Our efforts in deriving the first global reference model of Curie depth from magnetic anomalies give us a total number of 516,772 raw Curie depth estimates using the three different window sizes. Different window sizes emphasize different scales of Curie depth variations, but their average, as the final reference model, reduces random noises and improves the resolution model data is available in the supplementary Information. The final spatial resolution of the Curie depth model should be smaller than the smallest moving step, which is 49.4 km. The gridding resolution of our Curie depth model is 10 minutes.

The Global Curie Depth Model (GCDM)

Oceanic domain

Our global Curie depth model (GCDM) shows evident shallowing along mid-ocean ridges, particularly in the Indian, north Atlantic, and Arctic Oceans (Fig. 1). This reflects the active magmatism and upwelling of the hot asthenosphere. GCDM confirms the early results in the north Atlantic11, that in the background of increasing Curie depths with oceanic crustal ages22, anomalous off-ridge upwelling and oscillations in Curie isotherm are observed in all major sea basins, and in most cases, they are associated with small-scale convection or hotspots. For example, the Hawaii seamount trail, the Bermuda Rise, and the Cape Verde Islands all show small Curie depths.

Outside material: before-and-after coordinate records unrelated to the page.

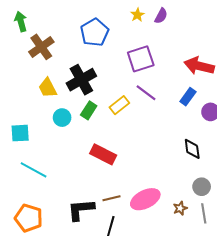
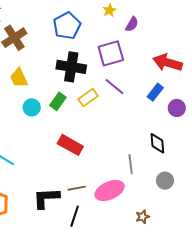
purple semicircle: (161, 16) -> (132, 24), moved
black cross: (81, 80) -> (71, 67), moved, turned 36
brown star: (180, 208) -> (143, 217), moved
gray line: (204, 213) -> (131, 164), moved

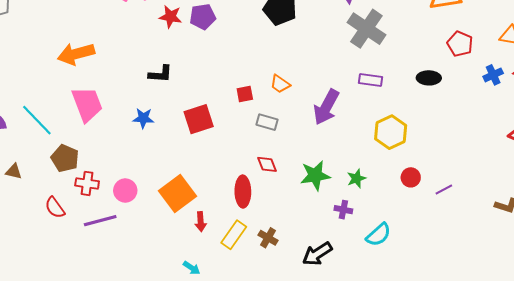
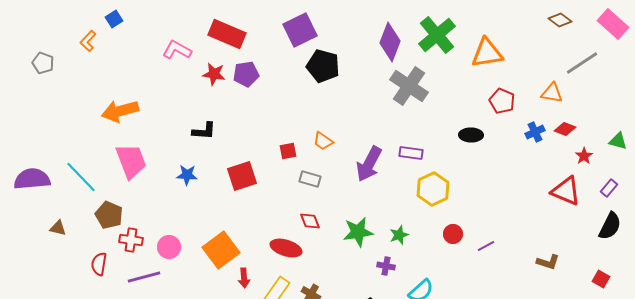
purple rectangle: (371, 80) -> (411, 153), moved
red ellipse: (243, 192) -> (286, 248), turned -72
red semicircle: (55, 208) -> (99, 264), turned 45

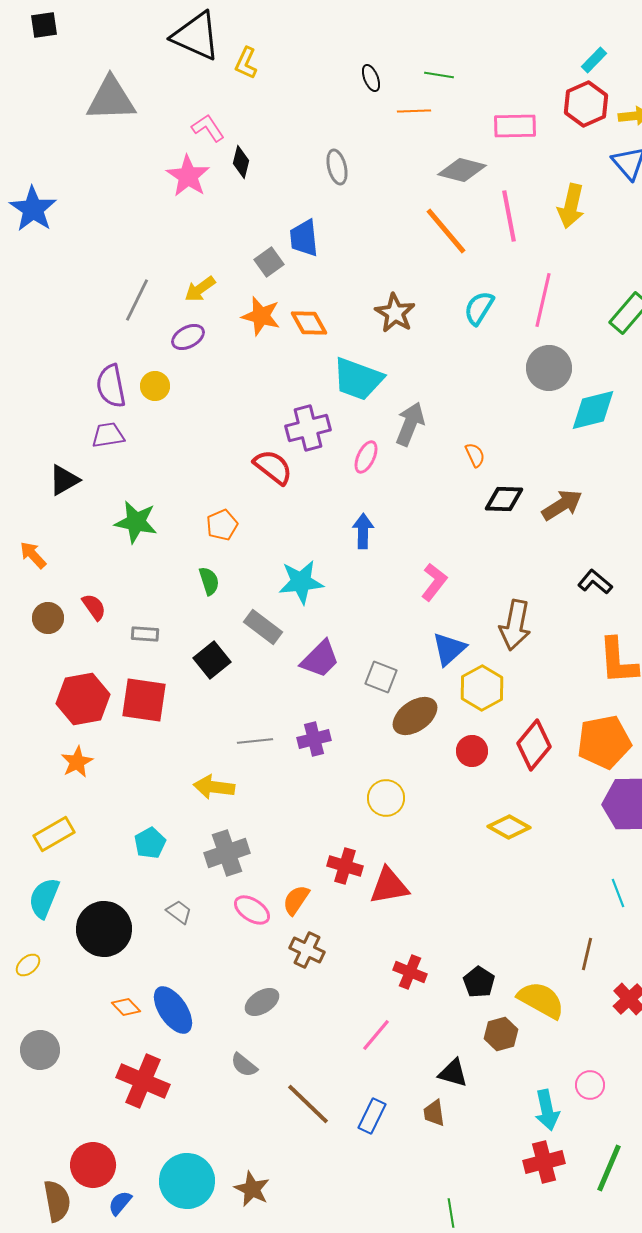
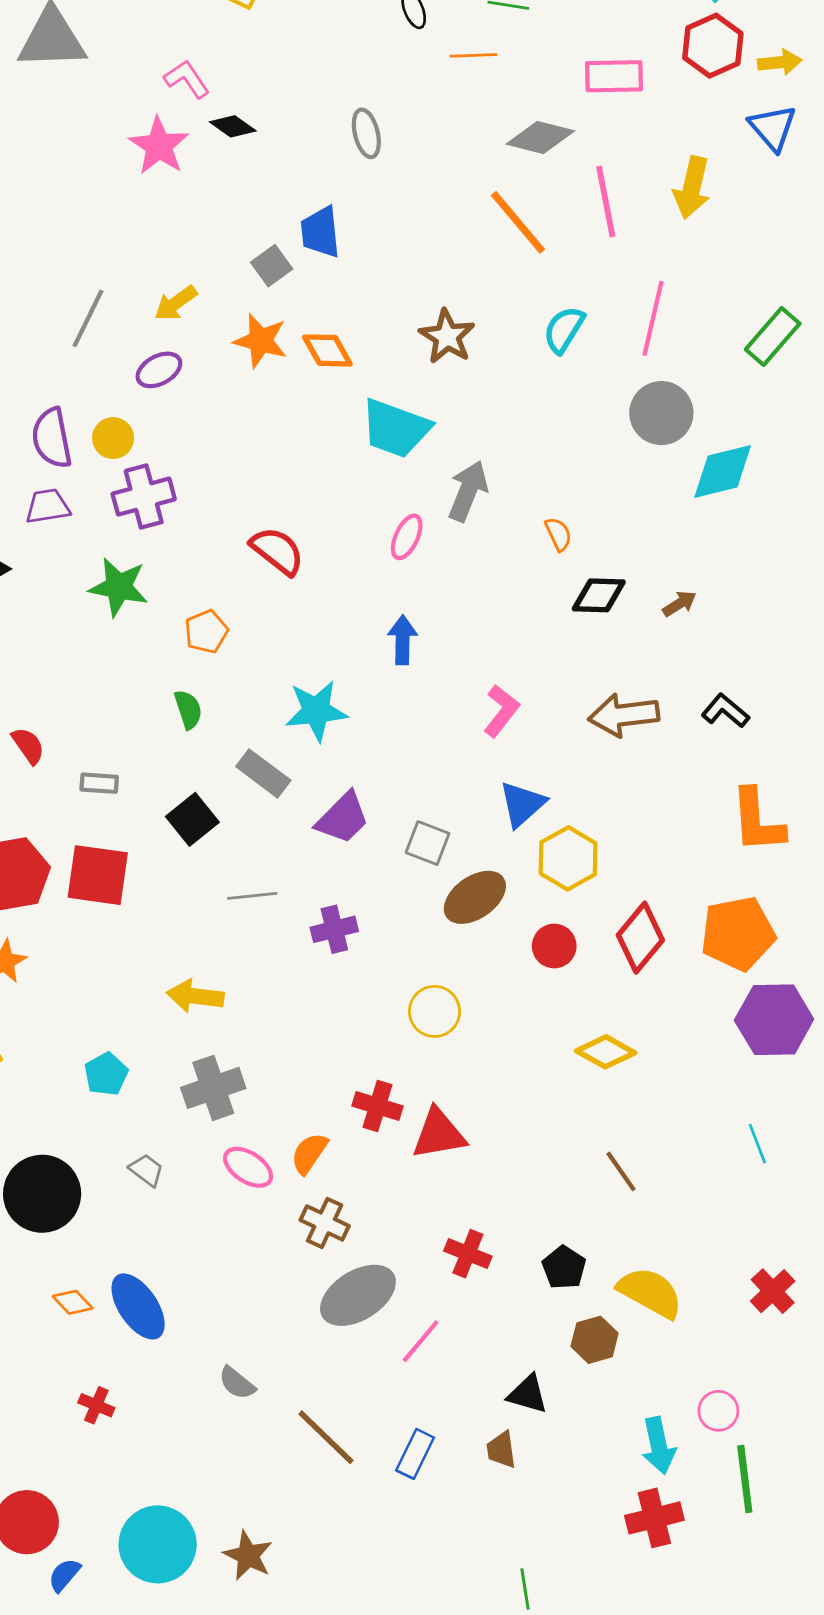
black diamond: (241, 162) -> (233, 126), turned -68
purple cross: (308, 428) -> (144, 497), moved
brown arrow: (562, 505) -> (679, 604), size x0.6
green star: (136, 522) -> (119, 587), moved
brown arrow: (515, 625) -> (624, 715), moved, turned 72
gray line: (255, 741) -> (252, 896), moved
brown line: (587, 954) -> (621, 1171), moved, turned -48
gray ellipse: (262, 1002) -> (358, 1295), moved, size x1.6
red cross: (143, 1081) -> (96, 1405), size x0.5
green line: (609, 1168) -> (745, 1479), moved, turned -30

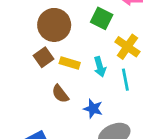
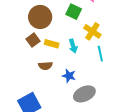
cyan line: (125, 80) -> (100, 54), moved
brown semicircle: (60, 94) -> (45, 66), turned -56

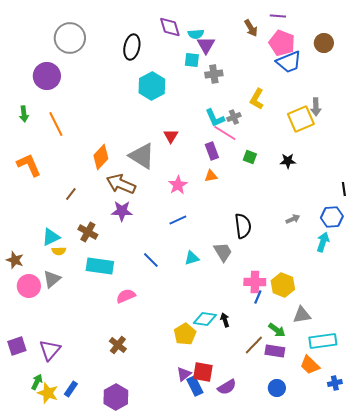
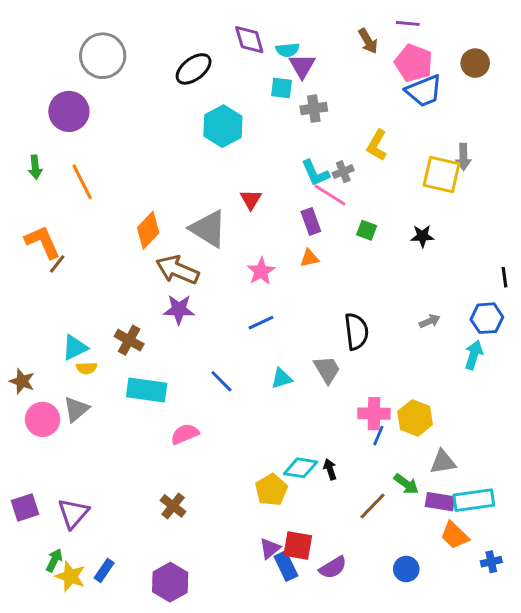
black ellipse: (132, 47) -> (194, 69), turned 40
yellow square: (301, 119) -> (441, 175), turned 36
brown line: (71, 194) -> (57, 264), moved
purple rectangle: (275, 351) -> (440, 502), moved

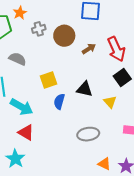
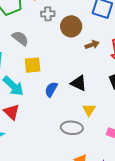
yellow square: (49, 80) -> (33, 65), moved
yellow triangle: (110, 102) -> (89, 110), moved

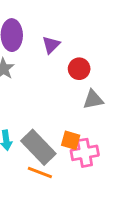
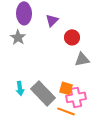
orange line: (40, 172) -> (66, 111), moved

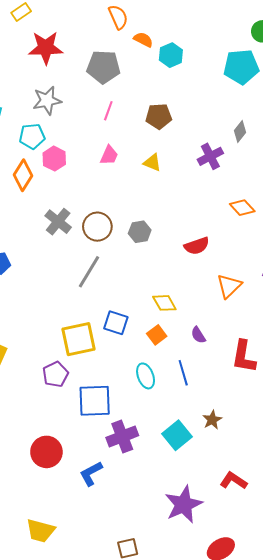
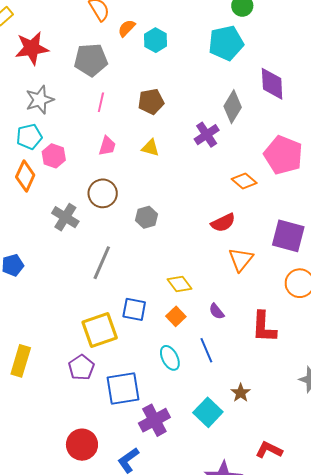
orange semicircle: (143, 40) -> (127, 28), turned -66
gray diamond: (240, 132) -> (233, 107), size x1.5
brown circle: (97, 227) -> (103, 193), moved
red semicircle: (197, 246) -> (223, 223), moved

In both the Pacific and Atlantic, large-scale upwells in Curie points are observed in the age range from ~100 to 150 Ma (Fig. 1). By plotting all Curie depth estimates against oceanic crustal ages, we found that this large-scale Curie depth anomaly persists globally (Fig. 2). Assuming an average lithospheric thermal diffusivity κ of 0.319 mm2/s (or 10.06 km2/Ma), observed average Curie depths are larger than predicted from the half-space cooling model for ages <~30 Ma, but are smaller for older crustal ages. This implies that, near the mid-ocean ridges, temperatures are lower than that from the model prediction, probably due to stronger hydrothermal activities, but deep thermal perturbations exist in older lithospheres, particularly in the age range of ~100–150 Ma.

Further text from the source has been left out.